[Material for this exercise Boundary: Start]

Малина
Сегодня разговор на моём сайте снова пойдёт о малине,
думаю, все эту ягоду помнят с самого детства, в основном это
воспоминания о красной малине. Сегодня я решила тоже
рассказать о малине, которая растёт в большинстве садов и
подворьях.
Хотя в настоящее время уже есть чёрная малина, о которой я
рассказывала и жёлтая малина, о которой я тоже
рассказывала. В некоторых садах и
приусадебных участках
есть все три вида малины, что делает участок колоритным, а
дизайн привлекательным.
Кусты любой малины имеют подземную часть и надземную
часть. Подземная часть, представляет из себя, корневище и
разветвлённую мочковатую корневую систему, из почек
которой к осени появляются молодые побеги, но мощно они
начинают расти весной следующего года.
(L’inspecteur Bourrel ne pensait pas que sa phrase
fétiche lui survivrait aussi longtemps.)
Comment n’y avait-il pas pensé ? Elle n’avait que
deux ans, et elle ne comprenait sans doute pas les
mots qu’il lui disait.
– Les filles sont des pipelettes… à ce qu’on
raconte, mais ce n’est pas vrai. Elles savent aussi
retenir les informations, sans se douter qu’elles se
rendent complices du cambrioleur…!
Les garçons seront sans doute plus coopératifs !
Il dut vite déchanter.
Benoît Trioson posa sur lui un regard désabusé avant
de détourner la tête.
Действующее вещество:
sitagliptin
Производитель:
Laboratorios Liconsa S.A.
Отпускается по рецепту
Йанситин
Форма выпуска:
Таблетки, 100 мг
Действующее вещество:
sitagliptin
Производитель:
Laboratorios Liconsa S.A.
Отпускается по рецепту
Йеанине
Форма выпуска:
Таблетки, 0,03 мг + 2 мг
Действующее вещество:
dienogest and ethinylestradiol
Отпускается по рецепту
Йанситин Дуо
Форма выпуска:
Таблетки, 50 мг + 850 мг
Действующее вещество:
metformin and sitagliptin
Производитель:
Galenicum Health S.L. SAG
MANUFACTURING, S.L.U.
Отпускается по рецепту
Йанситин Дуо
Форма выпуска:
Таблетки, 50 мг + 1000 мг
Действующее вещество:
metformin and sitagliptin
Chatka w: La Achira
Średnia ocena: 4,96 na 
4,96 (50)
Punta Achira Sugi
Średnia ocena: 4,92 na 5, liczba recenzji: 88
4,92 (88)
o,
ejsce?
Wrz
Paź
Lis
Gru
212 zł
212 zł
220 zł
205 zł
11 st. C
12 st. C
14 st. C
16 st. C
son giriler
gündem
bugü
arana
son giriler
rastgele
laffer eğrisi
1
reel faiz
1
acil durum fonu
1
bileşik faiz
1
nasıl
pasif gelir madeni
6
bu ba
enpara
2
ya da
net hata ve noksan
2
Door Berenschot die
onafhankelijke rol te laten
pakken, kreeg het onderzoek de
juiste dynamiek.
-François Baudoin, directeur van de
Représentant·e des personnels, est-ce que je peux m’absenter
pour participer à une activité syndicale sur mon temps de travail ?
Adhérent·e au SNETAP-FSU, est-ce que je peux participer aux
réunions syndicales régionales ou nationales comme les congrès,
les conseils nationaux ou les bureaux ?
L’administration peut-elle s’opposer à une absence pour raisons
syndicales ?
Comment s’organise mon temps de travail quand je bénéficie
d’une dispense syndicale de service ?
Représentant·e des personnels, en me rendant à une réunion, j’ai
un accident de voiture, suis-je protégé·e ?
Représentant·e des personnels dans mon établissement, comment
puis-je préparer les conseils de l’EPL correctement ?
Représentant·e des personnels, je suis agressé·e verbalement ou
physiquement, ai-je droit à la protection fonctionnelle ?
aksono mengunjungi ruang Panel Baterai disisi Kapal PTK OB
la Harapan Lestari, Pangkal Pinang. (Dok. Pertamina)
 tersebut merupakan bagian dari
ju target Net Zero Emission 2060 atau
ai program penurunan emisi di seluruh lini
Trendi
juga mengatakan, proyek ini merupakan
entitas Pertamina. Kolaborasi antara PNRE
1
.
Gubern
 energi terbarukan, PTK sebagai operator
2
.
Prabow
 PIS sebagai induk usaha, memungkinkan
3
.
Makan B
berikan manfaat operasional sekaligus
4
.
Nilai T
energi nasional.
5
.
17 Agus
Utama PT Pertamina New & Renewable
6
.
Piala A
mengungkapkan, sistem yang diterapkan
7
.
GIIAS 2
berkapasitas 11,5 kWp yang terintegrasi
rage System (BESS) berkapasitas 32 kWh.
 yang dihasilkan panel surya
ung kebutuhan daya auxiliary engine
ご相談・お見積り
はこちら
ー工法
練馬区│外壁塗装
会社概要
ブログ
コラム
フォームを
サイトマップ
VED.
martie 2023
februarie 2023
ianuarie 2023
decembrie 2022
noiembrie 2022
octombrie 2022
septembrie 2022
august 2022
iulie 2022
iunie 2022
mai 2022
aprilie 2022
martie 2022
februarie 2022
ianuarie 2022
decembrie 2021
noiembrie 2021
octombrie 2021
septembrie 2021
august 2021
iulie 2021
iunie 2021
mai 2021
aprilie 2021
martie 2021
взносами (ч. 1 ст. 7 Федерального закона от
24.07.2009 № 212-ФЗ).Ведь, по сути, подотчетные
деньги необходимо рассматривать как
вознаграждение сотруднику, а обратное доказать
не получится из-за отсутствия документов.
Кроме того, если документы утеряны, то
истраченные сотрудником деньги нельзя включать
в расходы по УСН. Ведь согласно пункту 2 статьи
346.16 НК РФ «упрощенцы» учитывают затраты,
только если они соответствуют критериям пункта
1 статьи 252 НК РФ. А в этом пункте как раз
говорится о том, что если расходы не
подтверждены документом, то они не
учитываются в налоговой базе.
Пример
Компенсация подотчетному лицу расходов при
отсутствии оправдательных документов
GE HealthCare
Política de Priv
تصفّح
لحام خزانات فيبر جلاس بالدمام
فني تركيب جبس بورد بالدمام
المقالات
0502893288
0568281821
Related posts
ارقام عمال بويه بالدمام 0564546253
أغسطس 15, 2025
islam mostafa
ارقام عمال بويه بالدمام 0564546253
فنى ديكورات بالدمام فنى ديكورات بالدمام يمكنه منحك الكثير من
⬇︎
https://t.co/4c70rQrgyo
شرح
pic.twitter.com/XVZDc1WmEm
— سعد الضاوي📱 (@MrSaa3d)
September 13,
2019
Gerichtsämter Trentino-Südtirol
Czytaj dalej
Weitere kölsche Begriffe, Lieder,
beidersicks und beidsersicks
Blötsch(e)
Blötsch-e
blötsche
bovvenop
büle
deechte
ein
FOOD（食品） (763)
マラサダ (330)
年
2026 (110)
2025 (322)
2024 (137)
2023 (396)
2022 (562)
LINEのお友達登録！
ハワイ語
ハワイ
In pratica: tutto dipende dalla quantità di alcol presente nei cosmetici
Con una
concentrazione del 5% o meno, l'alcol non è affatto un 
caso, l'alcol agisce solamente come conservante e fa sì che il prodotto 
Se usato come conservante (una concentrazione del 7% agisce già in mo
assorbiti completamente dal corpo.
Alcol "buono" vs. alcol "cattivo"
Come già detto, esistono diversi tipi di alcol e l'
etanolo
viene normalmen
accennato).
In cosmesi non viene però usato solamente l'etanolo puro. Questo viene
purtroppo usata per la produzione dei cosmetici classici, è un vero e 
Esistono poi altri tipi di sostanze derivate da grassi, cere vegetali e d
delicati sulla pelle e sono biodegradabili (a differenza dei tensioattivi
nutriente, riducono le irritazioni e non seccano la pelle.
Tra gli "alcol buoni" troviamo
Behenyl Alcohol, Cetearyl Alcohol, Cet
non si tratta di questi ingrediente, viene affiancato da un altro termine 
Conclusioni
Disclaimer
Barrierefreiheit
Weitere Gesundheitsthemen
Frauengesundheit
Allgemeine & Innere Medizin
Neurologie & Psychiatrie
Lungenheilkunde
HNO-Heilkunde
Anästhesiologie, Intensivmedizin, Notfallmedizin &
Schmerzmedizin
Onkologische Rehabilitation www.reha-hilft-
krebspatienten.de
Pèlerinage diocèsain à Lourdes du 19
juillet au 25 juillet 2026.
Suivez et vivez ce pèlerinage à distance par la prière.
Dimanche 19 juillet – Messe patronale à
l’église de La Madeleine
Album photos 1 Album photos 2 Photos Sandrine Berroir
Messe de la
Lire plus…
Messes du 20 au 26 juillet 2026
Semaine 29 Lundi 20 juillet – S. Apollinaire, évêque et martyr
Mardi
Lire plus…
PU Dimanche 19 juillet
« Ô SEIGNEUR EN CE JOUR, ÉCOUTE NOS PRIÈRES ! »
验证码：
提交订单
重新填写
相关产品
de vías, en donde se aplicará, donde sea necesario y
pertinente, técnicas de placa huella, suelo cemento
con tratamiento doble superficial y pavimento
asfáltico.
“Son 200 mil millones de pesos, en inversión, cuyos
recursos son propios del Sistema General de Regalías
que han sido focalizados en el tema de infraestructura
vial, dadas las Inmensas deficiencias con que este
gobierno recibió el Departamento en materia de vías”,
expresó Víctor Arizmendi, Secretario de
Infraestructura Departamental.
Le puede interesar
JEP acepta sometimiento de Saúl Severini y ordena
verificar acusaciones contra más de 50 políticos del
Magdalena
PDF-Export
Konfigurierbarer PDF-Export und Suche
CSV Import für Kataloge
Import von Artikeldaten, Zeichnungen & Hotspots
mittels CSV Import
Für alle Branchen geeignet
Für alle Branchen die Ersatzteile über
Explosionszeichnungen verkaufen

[Material for this exercise Boundary: End]

▶ [Problem details]: Print the listing above from its first line through the line with "часть. Подземная часть, представляет", and stop there.

▶ [Response to the task]:
Малина
Сегодня разговор на моём сайте снова пойдёт о малине,
думаю, все эту ягоду помнят с самого детства, в основном это
воспоминания о красной малине. Сегодня я решила тоже
рассказать о малине, которая растёт в большинстве садов и
подворьях.
Хотя в настоящее время уже есть чёрная малина, о которой я
рассказывала и жёлтая малина, о которой я тоже
рассказывала. В некоторых садах и
приусадебных участках
есть все три вида малины, что делает участок колоритным, а
дизайн привлекательным.
Кусты любой малины имеют подземную часть и надземную
часть. Подземная часть, представляет из себя, корневище и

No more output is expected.